Juozas Kavoliūnas (17 May 1885 – 8 January 1975) was a Lithuanian farmer. As a representative of Lithuanian farmers and the Lithuanian Christian Democratic Party, he was elected to the Council of Lithuania in January 1919. During the 1935 Suvalkija farmers' strike, he distributed anti-government proclamations for which he was imprisoned for six years. He was freed after the Soviet occupation of Lithuania in June 1940 only to be arrested and deported during the June deportation in 1941. His wife and three children died in Soviet detention, while he was able to return to Lithuania in 1958.

==Biography==
===Activist in Lithuania===
Kavoliūnas was born on 17 May 1885 in Šūkleliai, now extinct village near the Lithuania–Russia border. It was then part of the Suwałki Governorate of Congress Poland. He was educated at home and worked at his family's farm. In 1910, his parents purchased him about 103 morgens of land in Lauckaimis. He was also active in Lithuanian cultural life. He contributed articles to Lithuanian periodicals Viltis and Šaltinis. He was a member of the Žiburys Society which organized Lithuanian-language schools, Teetotalism Society, and Žagrė agricultural cooperative. In 1916, he organized a Lithuanian primary school at his home.

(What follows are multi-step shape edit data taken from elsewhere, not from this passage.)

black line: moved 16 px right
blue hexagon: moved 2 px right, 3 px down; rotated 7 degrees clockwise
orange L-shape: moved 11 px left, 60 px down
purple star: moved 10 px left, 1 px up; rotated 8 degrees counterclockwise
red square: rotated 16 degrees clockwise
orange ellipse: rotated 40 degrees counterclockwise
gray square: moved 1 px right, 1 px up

In 1917, he attended Vilnius Conference which elected the 20-member Council of Lithuania. On 22 January 1919, as a representative of Lithuanian farmers and the Lithuanian Christian Democratic Party, he was elected to the Council of Lithuania at the Second Conference of the State of Lithuania. In April 1919, he became one of the co-founders of the Economic and Political Union of Lithuanian Farmers and was elected its chairman. In September 1921, together with Saliamonas Banaitis and other members of the union, he co-founded the joint stock company Žemdirbių gerovė (its capital stock was one million Lithuanian auksinas).

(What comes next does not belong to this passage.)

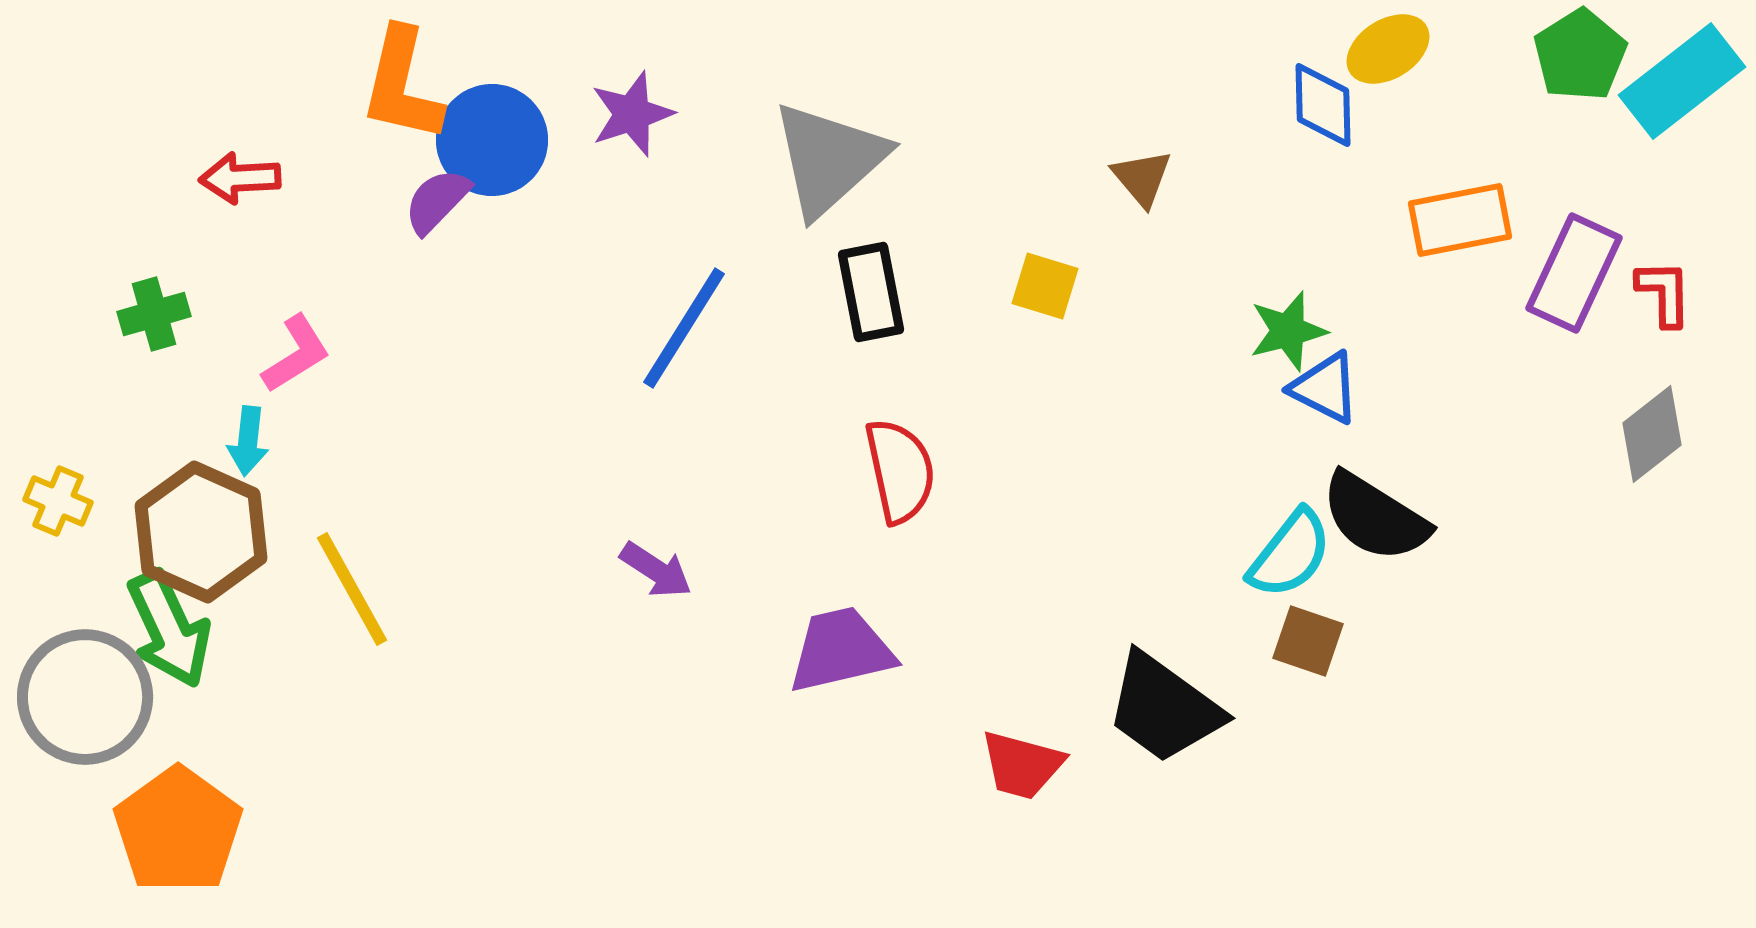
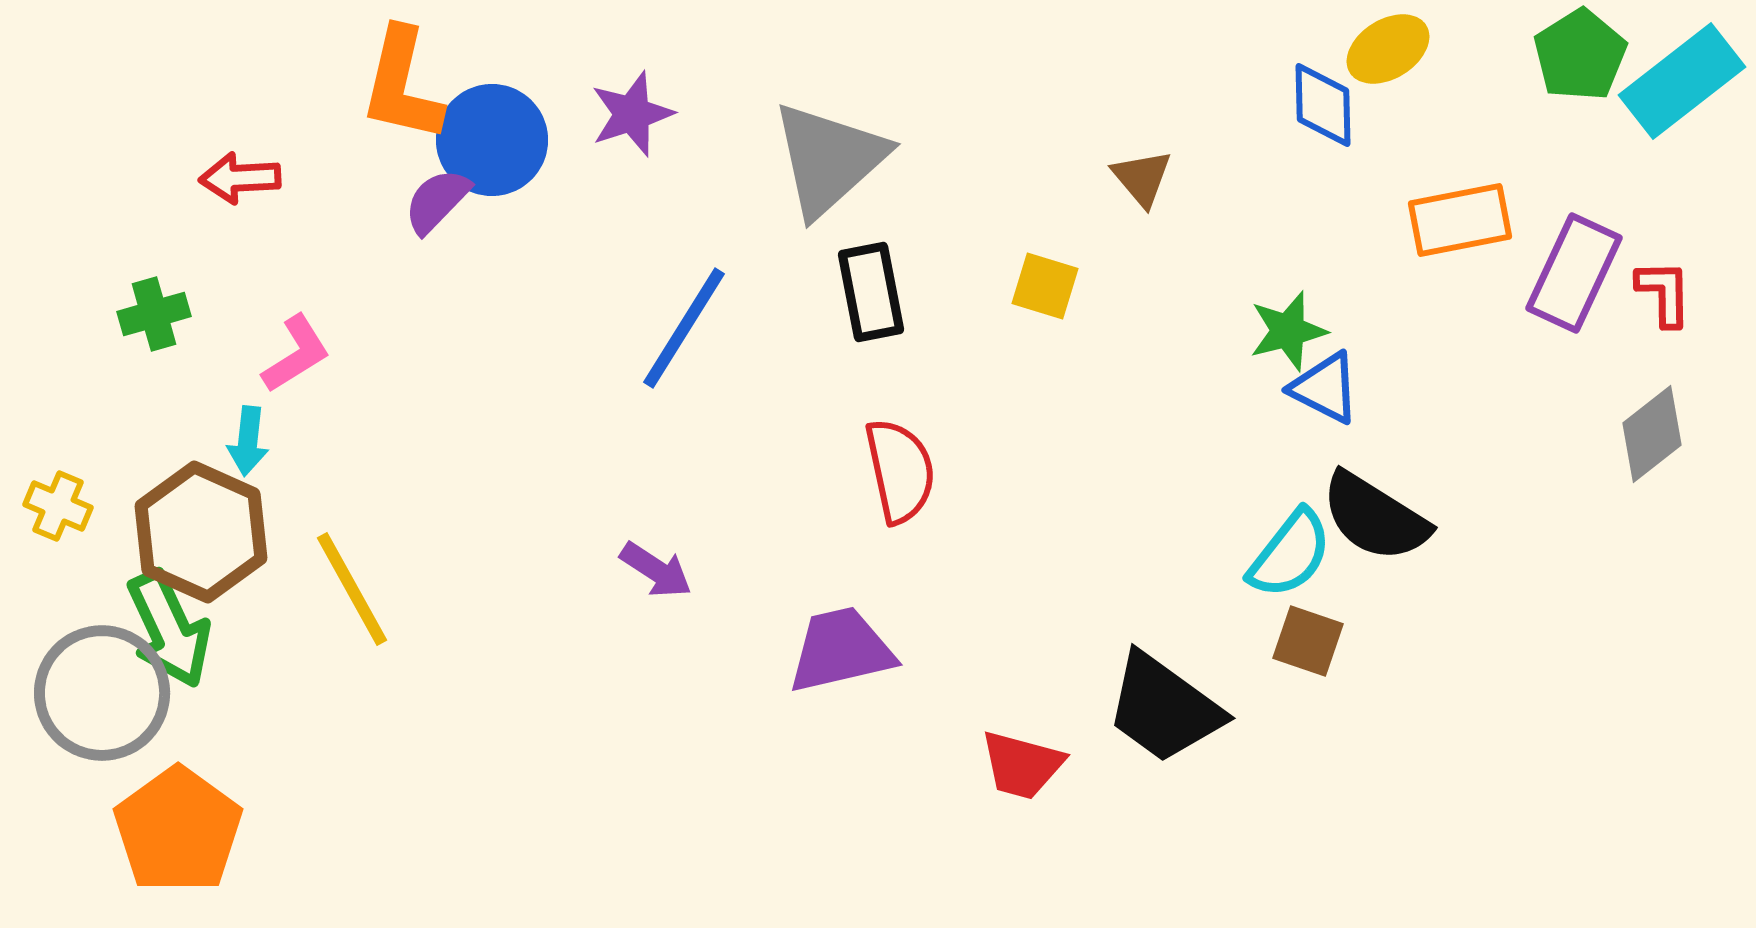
yellow cross: moved 5 px down
gray circle: moved 17 px right, 4 px up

Kavoliūnas assisted in organizing Lithuanian gymnasium in Kudirkos Naumiestis and reestablishing Žagrė agricultural cooperative. During the 1935 Suvalkija farmers' strike, he actively prepared proclamations, had them printed in Germany, and distributed among local farmers. The proclamations included some of his poems about the difficulties faced by farmers. He was arrested in March 1938 and sentenced by a military court to six years in prison. According to family members, Kavoliūnas refused to request clemency from President Antanas Smetona even though they were personally acquainted.

===Prisoner in Soviet gulag===
After the Soviet occupation of Lithuania in June 1940, Kavoliūnas and two other participants in the farmers' strike (Viktoras Šidlauskas and Jonas Masiulis) were freed from prison by the Minister of Justice Povilas Pakarklis of the People's Government of Lithuania on 7 July 1940. He then established contacts with the anti-Soviet underground.

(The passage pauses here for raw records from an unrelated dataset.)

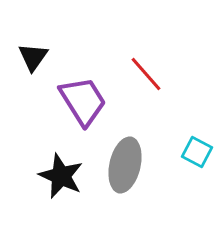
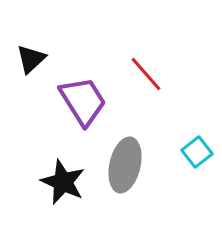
black triangle: moved 2 px left, 2 px down; rotated 12 degrees clockwise
cyan square: rotated 24 degrees clockwise
black star: moved 2 px right, 6 px down
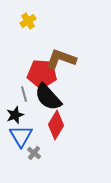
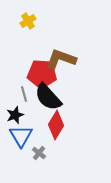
gray cross: moved 5 px right
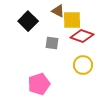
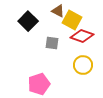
yellow square: rotated 30 degrees clockwise
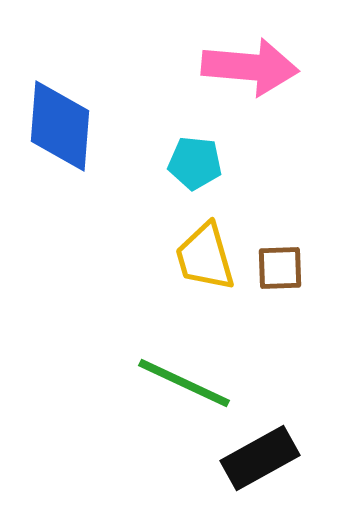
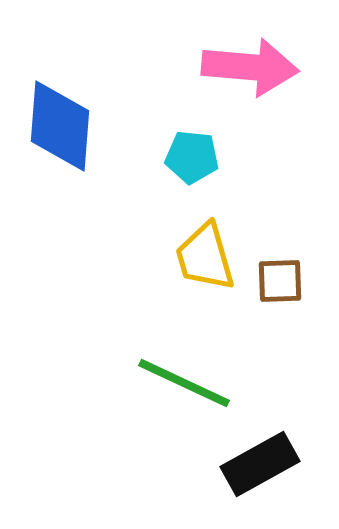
cyan pentagon: moved 3 px left, 6 px up
brown square: moved 13 px down
black rectangle: moved 6 px down
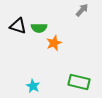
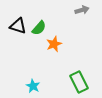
gray arrow: rotated 32 degrees clockwise
green semicircle: rotated 49 degrees counterclockwise
orange star: moved 1 px down
green rectangle: rotated 50 degrees clockwise
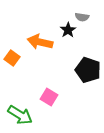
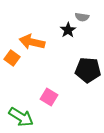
orange arrow: moved 8 px left
black pentagon: rotated 15 degrees counterclockwise
green arrow: moved 1 px right, 2 px down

Together with his family, he was arrested during the June deportation in 1941. His wife died of a heart ailment in Altai Krai in early 1942. His three teenage children were deported to Bykovsky, Sakha Republic in the delta of Lena river. They quickly died of starvation.

In 1942, Soviet investigators concluded their case against Kavoliūnas. He was accused of supporting fascist Voldemarininkai and distributing pro-Germany pamphlets during the Suvalkija farmers' strike. They recommended execution under Article 58-13. However, the prosecutor refused to accept this indictment. A revised indictment for "active fight against workers' movement and revolution" was accepted on 2 January 1943. Kavoliūnas was sentenced to eight years in a labor colony. He was held prisoner in the Krasnoyarsk Krai until 1949. He was able to return to Lithuania in 1958. He died on 8 January 1975 in Bagotoji.